[Date Prev][Date Next][Thread Prev][Thread Next][Date Index][Thread Index]
Conjugations and PoS tags for だ, くれる
I would like to re-raise an issue that was previously discussed
here around 2010-10-17, Subject: "A 'cop' PoS tag?"
https://groups.yahoo.com/neo/groups/edict-jmdict/conversations/topics/4315
I have been discussing the issue with Jim Breen in email and he
suggested raising the issue here...
tl;dr... I would like to request that だ and くれる get unique
PoS tags that convey the fact they conjugate differently than
other words that share their current PoS's.
Back in 2010 I asked about a 'cop' PoS tag for だ because of
its usefulness in conjugating words from JMdict. It has become
of more than theoretical interest to me lately because, as you
may have seen, the JMdictDB submission system entry pages now
have a "Conjugations" link. (This is my own implementation; it
was developed independently of Jim's conjugator code although I
made considerable use of the conjugations WWWjdic provides in
building the data tables for my version).
It seems to work well [*1] and provides conjugations for a
number of PoS classes that WWWjdic doesn't. However there
are problems with the following classes of words:
良い・いい -- Jim has agreed to a special PoS for these
and it and its conjugations are already in my local
code base so this problem will go away soon.

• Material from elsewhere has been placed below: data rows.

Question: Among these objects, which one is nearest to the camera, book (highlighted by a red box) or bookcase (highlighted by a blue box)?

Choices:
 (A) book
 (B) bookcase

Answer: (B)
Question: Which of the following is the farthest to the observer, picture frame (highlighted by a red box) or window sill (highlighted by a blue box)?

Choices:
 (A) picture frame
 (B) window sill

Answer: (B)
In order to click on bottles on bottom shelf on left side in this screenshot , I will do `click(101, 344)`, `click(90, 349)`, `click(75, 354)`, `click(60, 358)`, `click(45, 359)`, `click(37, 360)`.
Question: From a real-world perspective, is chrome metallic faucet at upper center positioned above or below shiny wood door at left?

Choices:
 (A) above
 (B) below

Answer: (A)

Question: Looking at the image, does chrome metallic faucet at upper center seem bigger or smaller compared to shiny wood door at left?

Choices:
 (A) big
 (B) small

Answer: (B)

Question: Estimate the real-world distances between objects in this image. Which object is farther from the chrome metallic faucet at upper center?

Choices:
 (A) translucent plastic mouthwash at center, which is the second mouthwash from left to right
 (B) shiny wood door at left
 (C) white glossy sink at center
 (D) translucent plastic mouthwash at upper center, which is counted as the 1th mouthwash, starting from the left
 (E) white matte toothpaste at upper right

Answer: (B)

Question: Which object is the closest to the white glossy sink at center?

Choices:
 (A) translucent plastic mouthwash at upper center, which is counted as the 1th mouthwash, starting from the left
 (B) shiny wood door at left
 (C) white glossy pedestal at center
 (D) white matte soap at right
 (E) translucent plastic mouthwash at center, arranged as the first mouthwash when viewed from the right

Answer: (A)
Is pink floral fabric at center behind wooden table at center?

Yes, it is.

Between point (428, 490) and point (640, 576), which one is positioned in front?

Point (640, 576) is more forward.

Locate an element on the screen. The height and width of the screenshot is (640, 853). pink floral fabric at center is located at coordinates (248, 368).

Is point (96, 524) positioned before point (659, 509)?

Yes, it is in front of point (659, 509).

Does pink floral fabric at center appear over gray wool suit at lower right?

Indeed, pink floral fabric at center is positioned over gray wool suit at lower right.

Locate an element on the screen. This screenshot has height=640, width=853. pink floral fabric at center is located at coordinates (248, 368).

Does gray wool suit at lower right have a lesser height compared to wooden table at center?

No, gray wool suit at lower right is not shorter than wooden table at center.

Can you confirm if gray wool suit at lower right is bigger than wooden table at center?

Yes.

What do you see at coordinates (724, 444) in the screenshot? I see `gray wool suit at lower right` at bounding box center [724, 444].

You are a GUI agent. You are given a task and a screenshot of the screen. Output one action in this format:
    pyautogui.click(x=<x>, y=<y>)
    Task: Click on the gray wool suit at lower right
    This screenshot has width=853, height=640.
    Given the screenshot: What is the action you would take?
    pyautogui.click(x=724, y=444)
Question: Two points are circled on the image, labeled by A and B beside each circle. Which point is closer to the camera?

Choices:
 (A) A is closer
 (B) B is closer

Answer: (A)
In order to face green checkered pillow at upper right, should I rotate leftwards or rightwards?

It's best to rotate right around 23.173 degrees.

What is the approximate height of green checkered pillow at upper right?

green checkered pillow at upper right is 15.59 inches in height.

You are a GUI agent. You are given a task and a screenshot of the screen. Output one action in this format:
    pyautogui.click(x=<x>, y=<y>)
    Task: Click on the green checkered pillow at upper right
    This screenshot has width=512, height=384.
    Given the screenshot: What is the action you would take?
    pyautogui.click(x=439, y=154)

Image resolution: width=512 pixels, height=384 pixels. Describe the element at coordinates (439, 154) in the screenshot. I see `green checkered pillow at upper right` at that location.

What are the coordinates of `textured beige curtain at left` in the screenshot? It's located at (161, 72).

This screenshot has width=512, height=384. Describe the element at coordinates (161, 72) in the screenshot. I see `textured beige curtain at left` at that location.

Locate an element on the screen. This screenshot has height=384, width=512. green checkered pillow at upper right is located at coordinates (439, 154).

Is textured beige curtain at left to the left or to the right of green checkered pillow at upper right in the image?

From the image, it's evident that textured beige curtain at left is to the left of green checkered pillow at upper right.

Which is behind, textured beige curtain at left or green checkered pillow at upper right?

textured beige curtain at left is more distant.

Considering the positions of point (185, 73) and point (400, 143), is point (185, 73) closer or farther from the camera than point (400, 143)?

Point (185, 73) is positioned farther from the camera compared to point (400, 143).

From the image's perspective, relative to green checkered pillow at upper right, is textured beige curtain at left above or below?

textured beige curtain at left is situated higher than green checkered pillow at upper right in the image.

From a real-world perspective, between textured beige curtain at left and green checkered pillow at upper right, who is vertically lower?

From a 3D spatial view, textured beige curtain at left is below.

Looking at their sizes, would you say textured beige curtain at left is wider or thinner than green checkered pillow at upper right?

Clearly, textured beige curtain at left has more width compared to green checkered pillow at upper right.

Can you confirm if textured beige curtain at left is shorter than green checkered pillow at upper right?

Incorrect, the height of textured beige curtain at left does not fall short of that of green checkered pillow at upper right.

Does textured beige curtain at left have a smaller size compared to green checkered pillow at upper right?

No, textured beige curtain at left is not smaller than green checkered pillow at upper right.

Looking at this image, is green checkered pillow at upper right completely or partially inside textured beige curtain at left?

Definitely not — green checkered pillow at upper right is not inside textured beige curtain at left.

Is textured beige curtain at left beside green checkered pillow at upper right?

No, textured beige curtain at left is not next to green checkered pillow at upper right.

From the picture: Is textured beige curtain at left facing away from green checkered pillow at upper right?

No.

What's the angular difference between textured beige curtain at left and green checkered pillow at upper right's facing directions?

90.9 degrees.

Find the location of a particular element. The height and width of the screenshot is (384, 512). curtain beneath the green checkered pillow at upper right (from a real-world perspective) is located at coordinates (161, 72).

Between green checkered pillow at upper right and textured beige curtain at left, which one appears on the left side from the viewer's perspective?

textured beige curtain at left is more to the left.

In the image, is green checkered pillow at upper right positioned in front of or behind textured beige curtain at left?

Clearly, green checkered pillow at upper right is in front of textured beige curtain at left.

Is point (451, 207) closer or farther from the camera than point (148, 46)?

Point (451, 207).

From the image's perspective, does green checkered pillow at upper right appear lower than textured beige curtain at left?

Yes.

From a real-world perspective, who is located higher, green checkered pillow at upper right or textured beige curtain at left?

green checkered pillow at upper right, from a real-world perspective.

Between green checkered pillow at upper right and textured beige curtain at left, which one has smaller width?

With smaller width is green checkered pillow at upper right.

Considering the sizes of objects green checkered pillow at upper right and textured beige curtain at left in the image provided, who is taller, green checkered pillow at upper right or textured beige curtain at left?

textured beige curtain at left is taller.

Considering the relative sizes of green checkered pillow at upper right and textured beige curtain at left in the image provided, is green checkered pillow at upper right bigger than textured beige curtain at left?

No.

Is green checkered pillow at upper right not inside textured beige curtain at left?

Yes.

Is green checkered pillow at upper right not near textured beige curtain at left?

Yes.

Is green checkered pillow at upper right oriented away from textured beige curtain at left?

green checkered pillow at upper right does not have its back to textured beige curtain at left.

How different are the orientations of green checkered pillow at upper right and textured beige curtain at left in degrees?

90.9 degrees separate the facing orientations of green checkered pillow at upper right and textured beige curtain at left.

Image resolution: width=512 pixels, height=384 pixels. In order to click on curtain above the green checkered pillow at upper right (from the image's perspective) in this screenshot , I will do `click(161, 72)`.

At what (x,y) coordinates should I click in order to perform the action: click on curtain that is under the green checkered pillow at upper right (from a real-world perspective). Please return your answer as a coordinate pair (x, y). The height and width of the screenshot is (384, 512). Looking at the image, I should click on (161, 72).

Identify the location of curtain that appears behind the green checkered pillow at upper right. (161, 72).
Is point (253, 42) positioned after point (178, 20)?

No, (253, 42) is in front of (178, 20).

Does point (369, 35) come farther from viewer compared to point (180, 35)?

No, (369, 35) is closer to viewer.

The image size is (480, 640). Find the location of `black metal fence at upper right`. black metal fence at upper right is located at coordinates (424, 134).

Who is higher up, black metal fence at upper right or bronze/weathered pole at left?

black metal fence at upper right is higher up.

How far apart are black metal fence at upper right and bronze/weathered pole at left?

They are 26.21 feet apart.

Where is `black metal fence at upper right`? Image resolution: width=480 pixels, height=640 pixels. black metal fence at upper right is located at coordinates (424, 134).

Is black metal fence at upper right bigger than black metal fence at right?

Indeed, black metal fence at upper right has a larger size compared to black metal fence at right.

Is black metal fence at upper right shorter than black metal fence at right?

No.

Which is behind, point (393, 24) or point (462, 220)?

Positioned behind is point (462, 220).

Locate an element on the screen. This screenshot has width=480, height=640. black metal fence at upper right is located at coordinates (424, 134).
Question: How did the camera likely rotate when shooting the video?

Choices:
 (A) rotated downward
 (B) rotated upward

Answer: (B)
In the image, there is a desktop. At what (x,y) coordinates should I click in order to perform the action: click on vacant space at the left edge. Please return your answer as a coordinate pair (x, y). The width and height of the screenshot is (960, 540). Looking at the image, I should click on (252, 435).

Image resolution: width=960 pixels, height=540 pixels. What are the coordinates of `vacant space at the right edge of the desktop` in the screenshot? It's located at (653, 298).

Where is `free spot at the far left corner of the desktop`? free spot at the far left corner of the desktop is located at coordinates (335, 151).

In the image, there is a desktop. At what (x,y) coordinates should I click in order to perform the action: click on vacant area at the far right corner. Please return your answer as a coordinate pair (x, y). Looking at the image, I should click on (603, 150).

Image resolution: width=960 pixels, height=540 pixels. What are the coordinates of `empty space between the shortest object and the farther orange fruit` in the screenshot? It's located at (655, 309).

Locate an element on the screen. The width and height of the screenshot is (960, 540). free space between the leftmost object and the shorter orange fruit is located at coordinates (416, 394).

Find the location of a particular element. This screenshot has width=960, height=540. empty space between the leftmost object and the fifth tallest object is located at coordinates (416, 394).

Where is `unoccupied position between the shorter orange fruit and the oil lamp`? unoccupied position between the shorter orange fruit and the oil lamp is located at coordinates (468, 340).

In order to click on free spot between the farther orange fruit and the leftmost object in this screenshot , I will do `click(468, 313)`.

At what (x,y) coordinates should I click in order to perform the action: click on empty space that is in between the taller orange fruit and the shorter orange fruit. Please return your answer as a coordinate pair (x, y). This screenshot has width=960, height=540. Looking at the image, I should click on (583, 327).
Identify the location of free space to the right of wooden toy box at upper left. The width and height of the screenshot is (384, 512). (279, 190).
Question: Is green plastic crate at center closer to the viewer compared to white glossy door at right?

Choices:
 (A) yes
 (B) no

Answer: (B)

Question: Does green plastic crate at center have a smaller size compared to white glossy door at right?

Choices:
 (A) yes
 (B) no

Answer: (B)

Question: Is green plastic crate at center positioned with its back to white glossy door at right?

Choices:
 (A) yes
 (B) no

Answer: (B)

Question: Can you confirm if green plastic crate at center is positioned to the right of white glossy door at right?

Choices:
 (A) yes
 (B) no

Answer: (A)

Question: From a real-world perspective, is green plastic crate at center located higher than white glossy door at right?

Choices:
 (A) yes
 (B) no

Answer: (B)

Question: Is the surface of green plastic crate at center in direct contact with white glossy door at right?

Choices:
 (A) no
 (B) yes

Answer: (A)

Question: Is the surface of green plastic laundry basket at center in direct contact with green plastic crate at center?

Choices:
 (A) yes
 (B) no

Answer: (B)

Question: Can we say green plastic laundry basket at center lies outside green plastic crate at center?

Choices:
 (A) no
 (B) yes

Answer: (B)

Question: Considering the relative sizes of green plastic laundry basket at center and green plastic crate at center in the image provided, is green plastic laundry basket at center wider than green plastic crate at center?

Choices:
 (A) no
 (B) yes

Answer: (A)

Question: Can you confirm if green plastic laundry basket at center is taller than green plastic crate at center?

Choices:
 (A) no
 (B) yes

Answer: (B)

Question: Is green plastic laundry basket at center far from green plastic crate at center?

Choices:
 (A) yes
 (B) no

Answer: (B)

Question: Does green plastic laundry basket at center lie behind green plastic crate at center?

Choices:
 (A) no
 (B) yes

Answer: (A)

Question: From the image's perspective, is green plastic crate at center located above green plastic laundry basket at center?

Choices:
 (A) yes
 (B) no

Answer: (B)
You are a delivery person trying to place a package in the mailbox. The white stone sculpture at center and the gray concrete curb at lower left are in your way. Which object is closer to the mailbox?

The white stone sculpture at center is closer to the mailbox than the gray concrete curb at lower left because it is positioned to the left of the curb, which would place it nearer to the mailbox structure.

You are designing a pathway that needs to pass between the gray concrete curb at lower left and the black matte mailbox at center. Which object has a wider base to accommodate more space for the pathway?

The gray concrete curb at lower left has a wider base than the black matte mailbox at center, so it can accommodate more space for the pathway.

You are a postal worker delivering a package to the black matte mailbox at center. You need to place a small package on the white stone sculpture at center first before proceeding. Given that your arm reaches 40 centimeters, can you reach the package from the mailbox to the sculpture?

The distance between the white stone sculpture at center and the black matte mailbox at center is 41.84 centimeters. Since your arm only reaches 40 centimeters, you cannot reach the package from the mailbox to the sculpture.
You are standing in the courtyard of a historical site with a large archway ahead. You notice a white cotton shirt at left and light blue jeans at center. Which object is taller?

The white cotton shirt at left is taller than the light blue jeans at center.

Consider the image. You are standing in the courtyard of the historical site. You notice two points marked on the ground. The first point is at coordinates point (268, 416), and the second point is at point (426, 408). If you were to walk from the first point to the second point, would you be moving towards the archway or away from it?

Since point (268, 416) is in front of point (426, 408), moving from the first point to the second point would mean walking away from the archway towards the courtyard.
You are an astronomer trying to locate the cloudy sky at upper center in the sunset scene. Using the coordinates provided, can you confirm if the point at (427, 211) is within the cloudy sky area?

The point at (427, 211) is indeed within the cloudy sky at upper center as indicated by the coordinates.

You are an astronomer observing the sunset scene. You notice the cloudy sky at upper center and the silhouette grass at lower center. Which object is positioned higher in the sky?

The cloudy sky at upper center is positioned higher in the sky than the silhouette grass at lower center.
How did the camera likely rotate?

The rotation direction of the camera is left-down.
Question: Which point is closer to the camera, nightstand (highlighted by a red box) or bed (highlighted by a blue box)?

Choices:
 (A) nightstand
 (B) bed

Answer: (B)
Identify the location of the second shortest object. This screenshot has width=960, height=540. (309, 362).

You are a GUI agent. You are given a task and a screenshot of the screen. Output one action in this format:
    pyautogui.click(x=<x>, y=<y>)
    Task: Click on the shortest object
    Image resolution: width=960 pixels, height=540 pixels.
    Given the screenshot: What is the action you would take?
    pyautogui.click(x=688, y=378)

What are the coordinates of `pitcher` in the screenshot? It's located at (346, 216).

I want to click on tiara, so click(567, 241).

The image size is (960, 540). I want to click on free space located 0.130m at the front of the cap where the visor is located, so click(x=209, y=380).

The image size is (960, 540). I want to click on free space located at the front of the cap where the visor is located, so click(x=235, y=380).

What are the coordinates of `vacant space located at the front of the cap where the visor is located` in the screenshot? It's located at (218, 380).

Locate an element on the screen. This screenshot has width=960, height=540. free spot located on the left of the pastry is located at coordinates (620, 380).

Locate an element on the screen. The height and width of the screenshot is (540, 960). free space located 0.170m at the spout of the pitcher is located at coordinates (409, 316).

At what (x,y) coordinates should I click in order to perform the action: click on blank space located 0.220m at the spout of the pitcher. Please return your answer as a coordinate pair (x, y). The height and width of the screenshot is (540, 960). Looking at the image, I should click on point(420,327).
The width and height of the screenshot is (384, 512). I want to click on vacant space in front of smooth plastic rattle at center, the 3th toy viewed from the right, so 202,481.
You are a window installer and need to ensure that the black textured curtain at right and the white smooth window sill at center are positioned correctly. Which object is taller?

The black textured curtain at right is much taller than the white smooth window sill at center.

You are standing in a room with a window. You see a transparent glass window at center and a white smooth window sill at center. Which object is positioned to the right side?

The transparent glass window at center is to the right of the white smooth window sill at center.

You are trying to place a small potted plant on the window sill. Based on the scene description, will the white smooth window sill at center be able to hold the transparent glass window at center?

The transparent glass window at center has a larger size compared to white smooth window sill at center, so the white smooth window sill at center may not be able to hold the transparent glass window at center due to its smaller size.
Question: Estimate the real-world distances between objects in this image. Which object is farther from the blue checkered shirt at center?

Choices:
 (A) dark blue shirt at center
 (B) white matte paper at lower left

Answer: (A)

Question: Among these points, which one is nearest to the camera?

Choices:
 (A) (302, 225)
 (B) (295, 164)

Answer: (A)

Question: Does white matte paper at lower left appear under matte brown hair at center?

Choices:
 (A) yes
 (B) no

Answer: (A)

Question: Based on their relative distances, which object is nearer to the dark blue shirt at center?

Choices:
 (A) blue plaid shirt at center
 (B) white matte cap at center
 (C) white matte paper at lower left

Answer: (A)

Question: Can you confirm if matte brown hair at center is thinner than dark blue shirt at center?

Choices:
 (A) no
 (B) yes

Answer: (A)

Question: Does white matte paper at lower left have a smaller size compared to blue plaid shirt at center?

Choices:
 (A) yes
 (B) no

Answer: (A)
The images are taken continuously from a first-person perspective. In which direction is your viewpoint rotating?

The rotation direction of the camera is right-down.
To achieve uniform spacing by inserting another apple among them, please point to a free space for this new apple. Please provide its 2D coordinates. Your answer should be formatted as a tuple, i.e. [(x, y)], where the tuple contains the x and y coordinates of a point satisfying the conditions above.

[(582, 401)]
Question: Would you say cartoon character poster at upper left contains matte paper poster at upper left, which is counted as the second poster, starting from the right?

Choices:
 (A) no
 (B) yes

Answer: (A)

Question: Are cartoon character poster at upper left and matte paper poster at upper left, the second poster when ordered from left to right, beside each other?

くれる -- I would (as in 2010) like the 'v1i-k' PoS tag that
this word formerly had restored so that its irregular
imperative form can be automatically generated.
だ -- Right now this has an 'aux' tag which is not conjugatable
at all. In much the same way as WWWjdic conjugates 'vs' words
by conjugating an affixed する, I "conjugate" 'n' and 'adj-na'
words by conjugating an affixed だ. I'd prefer to instead
just conjugate the word だ directly. If だ had a PoS that
identified it as being in a unique conjugation class, doing
that would be much easier.
Below are some points from the previous discussion and my recent
discussion with Jim in a Q&A format...
Why don't I just special-case だ and くれる?
Because the conjugator is table-driven: all the information
needed to conjugate a word is obtained (primarily) from a
table that is indexed by PoS and conjugation type. The assumption
is that the PoS in effect defines the rules for conjugating
words of that class. This table-driven approach allowed
me to implement the conjugations feature completely in SQL
which has advantages for the JMdictDB project.
There also seems to be a dearth of open-source code for doing
Japanese conjugations. The conjugations tables in JMdictDB are
open-source and need not be implemented in a database; they
can easily be read by or embedded in code in any programming
language to do conjugations. The actual code needed to generate
a conjugated form from the info extracted from the tables is
trivial [*2]. They are thus of wider benefit than to just the
JMdictDB project. However, if every code that wanted to use
them had to also write code to special case some words, their
value would be substantially reduced.
Aren't there a lot of words with unique conjugation rules
which will lead to a lot of unique PoS tags?
I don't know. In the 2010 discussion that was a point raised
but most of the words mentioned I think were archaic. AFAIK
the only common modern words in JMdict that violate the PoS-
defines-conjugation-rules assumption are the three mentioned
above.
It would be nice to provide conjugations for archaic words as
well and there may be ways to do so (maybe by structuring the
PoS tags into a two-level hierarchy?) but I think being able to
uniformly handle just modern words has enough value to justify
being addressed independently.
Shouldn't 'cop' (copula) also apply to other entries like である?
Perhaps. The word "copula" has meaning that extends beyond
the syntactical. Perhaps some abbreviation other than 'cop'
would be better for what I am requesting. 'da'? 'cop-da'?
'da-predicate'? I care less about the actual abbreviation used
than that there is one that says that this word だ conjugates
in this particular way.
Comments?
----
[*1]
Corrections will of course be gratefully received.
[*2]
I wrote a simple command line demo program that conjugates
words and runs completely independently of the JMdictDB database.
The conjugation is done in the 4-line function construct() which
uses only info extracted from the conjugation tables (read
from .csv files) to do its work. See
http://www.edrdg.org/~smg/cgi-bin/hgweb-jmdictdb.cgi/file/eb393788c541/python/conj.py#l237
Although the rest of the code is a little lengthy that is most
because of copious comments, argument parsing, output formatting
and rearranging the tables for more efficient lookups.